Гл. I. Товарищи межпланетники.

      Василий Ляхов посмотрел на часы и сказал:
      — А не пора ли нам, товарищи?..
      — Ну что ж… — сказал член Совета Космогации и поднялся.
      На лице его появилась неуверенная улыбка. Он явно не мог решить — обнимать ему участников перелета сейчас или позже, у выхода в Главный кессон. Начальник Спутника-9 открыл дверь и пророкотал как в бочку:
      — Прошу.
      Все потянулись к двери, предупредительно пропуская вперед экипаж Первой Звездной. Их было семеро в синих рабочих комбинезонах, и когда они шли по узким коридорам, встречные прижимались к шершавым стенам, давая дорогу, и провожали их глазами. Многие возвращались и шли следом.
      Состав Первой Звездной был хорош. Алексей Петрович Быков знал их всех, одних лично, других — понаслышке. Четверо ученых, трое пилотов. Ученые были все как на подбор молодые ребята, плечистые, с крепкими шеями. Они шли впереди и громко переговаривались на трех языках. Биолог Дьердь (Быков возил его на Амальтею год назад) что-то рассказывал, размахивая длинными руками, а китаец-кибернетик время от времени пронзительно вскрикивал: «Ах, какой я впечатлительный!» И каждый раз корреспондент, который шел рядом с Быковым, досадливо крякал в свой диктофон. Ему явно хотелось, чтобы все шло как следует — все-таки Первая Звездная. Один раз он даже пробормотал внятно: «Черт знает что. Никаких эмоций. Идут, как в столовую». Это был еще очень зеленый корреспондент, и он, вероятно, представлял себе Первую Звездную как торжественные похороны. В известном смысле он был, пожалуй, прав: перелет продлится восемь лет на субсветовых скоростях, а на Земле за это время пройдет лет десять- двенадцать. Кое-кого из нас они, вернувшись, не застанут, подумал Быков и посмотрел на пилотов.
      Они шли сразу за учеными и очень старались не наступать им на пятки. Три матерых межпланетных аса, и каждый из них командовал в свое время фотонным планетолетом, и каждый из них налетал сотни миллиардов километров, и каждый из них мог бы командовать «Фотоном», но командиром назначили Ляхова. Ляхов первый поднял «Фотон» в пространство и первый развил на нем рекордную скорость — сто двенадцать тысяч километров в секунду. И потом — это был Ляхов.

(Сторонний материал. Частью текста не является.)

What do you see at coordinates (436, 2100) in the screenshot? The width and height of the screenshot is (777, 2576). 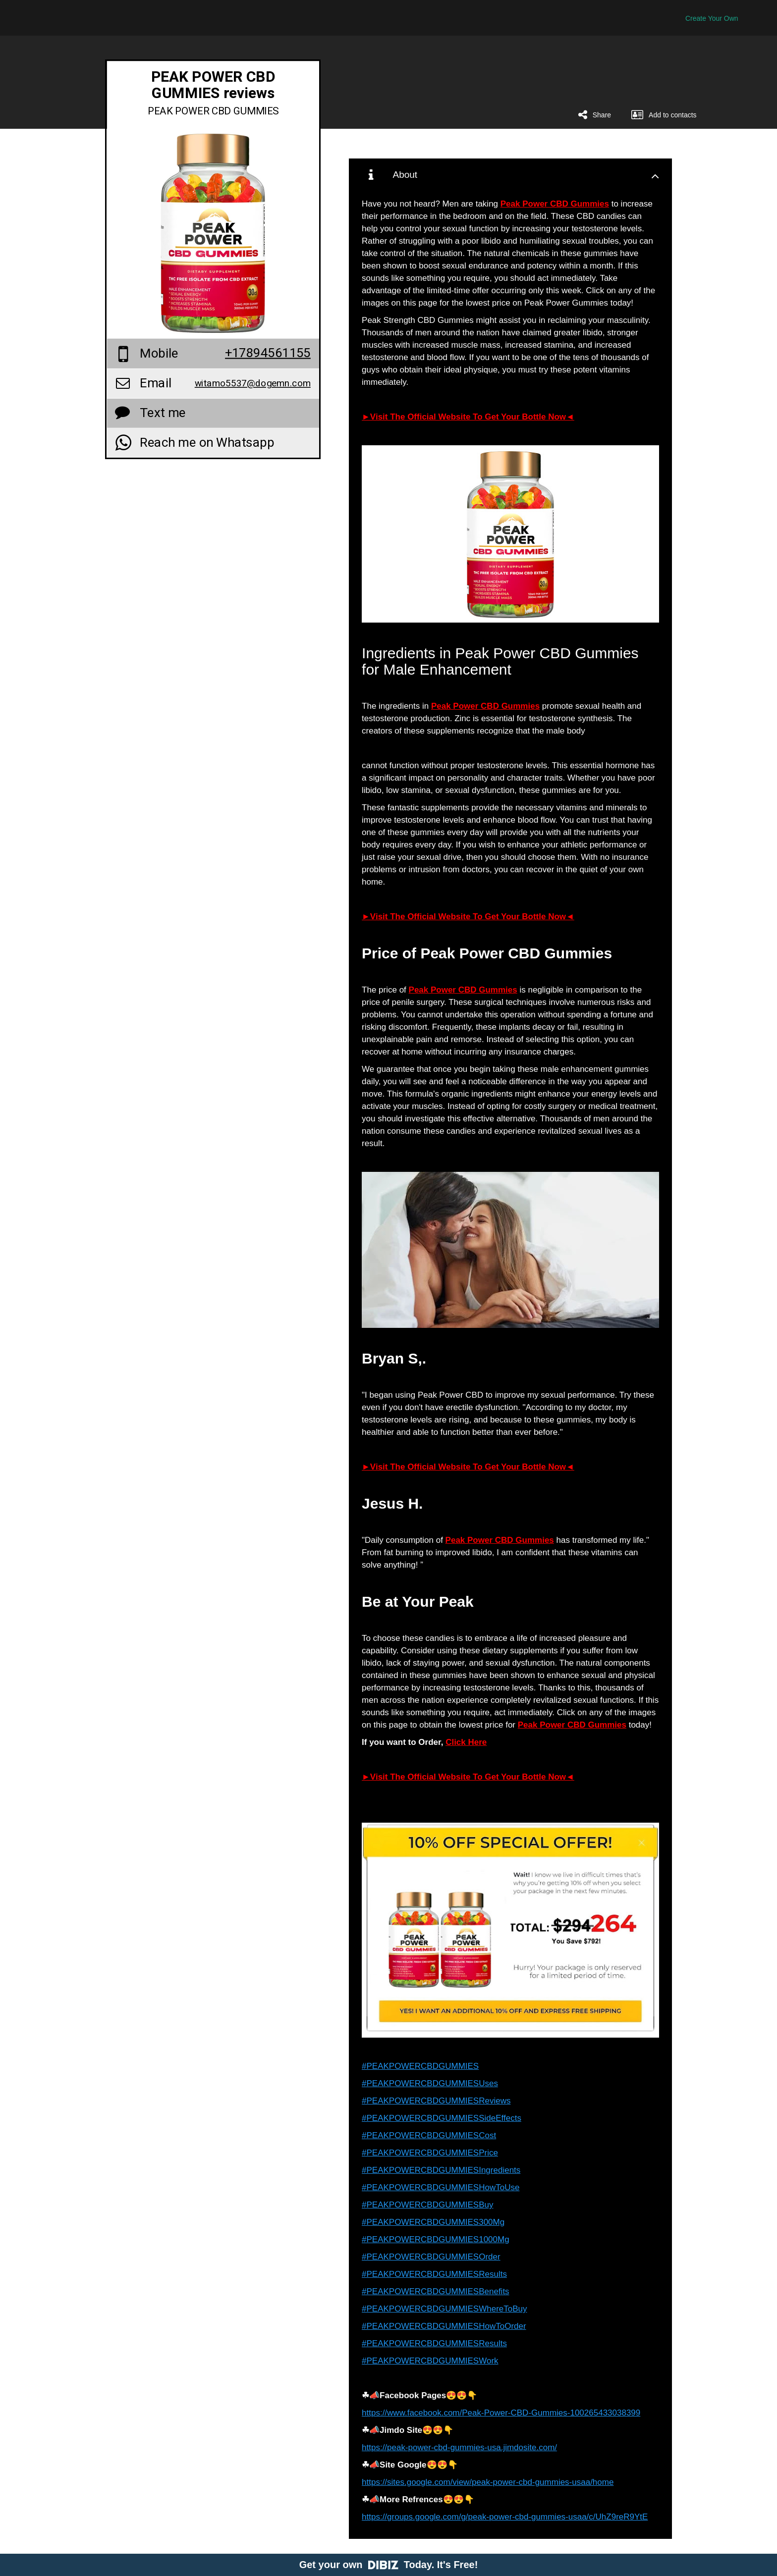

      Алексей Петрович глядел в его необъятную сутулую спину и думал, что Ляхову уже за сорок.
      Кибернетик снова вскричал: «Ах, какой я впечатлительный», и корреспондент крякнул.
      — А вы смотрите на пилотов, — сказал Быков. — Как идут!
      Картина!
      У пилотов был очень сосредоточенный вид.
      — Да-а… — сказал корреспондент восхищенно. — Замечательно идут.
      Он принялся бормотать в диктофон, и до Быкова донеслись слова «коридоры, озаренные ровным, немигающим светом» и «когорта передового человечества». Корреспондент был на удивление зелен.
      Когда все свернули в главный коридор, Алексей Петрович оглянулся. Сзади шло человек пятьдесят. Все молчали. Экипаж «Фотона» шел впереди, и между ним и провожающими лежала полоса отчуждения. Глупо, решил Алексей Петрович и рассвирепел. Какого черта. Люди летят работать, а не помирать. Он посмотрел на постную физиономию корреспондента, пошевелил губами и догнал Ляхова. Они пошли рядом.
      — Ну что, Алексей, — сказал Ляхов, расплываясь в довольной улыбке. — Завидуешь?
      — Еще бы, — сказал Алексей Петрович.
      — Чего я боюсь, — сообщил Ляхов, — так это ближайших десяти минут. Придется обниматься с начальником Девятого.
      Он осторожно оглянулся и вздохнул.
      — Да, — сказал Алексей Петрович. — Я с ним стараюсь за руку не здороваться. Лапа у него, как экскаватор.
      — Он меня обнял при встрече, — сказал Ляхов. — Теперь у меня что-то внутри скрипит и щелкает.
      — Главное — вовремя отскочить, — сказал Колкер. Он летел на «Фотоне» борт-инженером. — Подскочить, изящно поклониться и отскочить.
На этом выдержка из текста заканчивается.